If you've ever watched a Wes Anderson film before, you'll sort of know what to expect with each new film he delivers; a quirky story, a bunch of oddball characters, an impressively talented ensemble cast and an immaculately shot feature presentation. Isle of Dogs is his latest offering and it sees the director return to the world of stop-motion animation.

When a dog flu virus spreads through the canine population of Megasaki City in Japan, the mayor signs a decree banishing all dogs to Trash Island. When 12 year old Atari Kobayashi (Koyu Rankin) crash-lands on the island searching for his dog Spots (Live Schreiber), the first dog to be sent to Trash Island, he comes across a band of dogs; Rex (Edward Norton), King (Bob Balaban), Duke (Jeff Goldblum), Boss (Bill Murray) and Chief (Bryan Cranston), and they set about a journey to find the boy's dog.
Isle of Dogs is one hell of a breathtaking film to watch, with the fine detail in the stop-motion animation and the meticulous framing of every single shot making it feel as if you're staring at a piece of fine art hanging on the wall rather than a film.
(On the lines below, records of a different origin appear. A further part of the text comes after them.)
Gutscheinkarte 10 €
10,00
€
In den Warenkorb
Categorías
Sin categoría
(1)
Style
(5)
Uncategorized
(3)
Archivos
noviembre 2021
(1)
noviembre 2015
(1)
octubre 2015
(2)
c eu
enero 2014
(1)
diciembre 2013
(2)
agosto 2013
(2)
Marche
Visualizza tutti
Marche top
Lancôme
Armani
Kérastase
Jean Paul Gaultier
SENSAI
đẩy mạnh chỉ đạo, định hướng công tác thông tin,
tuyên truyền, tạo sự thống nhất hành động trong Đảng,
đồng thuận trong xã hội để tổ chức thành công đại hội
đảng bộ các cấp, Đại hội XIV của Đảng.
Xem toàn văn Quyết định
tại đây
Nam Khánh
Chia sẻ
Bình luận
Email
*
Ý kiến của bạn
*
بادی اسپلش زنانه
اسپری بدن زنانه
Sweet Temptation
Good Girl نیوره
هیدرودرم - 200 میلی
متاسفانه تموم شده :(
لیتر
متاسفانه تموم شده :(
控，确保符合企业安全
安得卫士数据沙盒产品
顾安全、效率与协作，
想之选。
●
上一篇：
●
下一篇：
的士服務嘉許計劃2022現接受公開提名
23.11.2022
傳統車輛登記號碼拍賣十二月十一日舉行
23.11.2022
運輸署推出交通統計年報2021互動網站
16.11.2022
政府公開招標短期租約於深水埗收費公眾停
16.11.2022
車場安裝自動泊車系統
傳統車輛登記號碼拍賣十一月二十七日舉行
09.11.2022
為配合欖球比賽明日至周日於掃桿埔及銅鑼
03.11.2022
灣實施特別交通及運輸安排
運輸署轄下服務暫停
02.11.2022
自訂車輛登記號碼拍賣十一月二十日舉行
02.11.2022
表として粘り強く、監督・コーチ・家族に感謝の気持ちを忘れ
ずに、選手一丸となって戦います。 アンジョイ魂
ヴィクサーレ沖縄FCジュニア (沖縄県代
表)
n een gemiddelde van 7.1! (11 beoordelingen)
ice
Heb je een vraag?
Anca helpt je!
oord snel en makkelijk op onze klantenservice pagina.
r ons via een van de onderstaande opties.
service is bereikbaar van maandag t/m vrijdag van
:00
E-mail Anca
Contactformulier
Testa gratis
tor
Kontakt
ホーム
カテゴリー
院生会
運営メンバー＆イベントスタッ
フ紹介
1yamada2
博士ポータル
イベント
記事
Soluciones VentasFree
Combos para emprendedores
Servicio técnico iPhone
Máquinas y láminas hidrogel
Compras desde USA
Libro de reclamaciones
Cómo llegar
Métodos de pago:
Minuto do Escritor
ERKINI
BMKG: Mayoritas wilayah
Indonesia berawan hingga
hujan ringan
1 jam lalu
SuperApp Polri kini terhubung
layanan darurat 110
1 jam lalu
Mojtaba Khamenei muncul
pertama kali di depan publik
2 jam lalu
When a film like this comes along, you can't help but sit back and just admire it.

The story is such a heartwarming one, Atari's determination and loyalty towards finding Spots together with the story behind Chief's coldness towards humans making for a film very hard not to take a liking to, the richness to both the narrative and characters will make you just fall in love with some of the dogs on show. The film is topped off with some of Anderson's signature dry humour that had the audience in raptures at times.

Coming to the performances, Isle of Dogs features a fountain of talent lending their voices to proceedings. Vocal performances can often be forgotten in the midst of all of the year's performances however, some of the work here deserves to be remembered for a long, long time. Bryan Cranston's work on the voice of Chief is so spot on that he'll be close to bringing the audience to tears and Edward Norton is wonderfully funny as Rex, the dog in the group questioning Chief's leadership. 

Isle of Dogs shows a case of not being able to teach an old dog new tricks for Wes Anderson however, when he can repeat those tricks as well as he does, it becomes a film that entirely deserves all the praise it gets for being such a sheer bundle of joy to behold.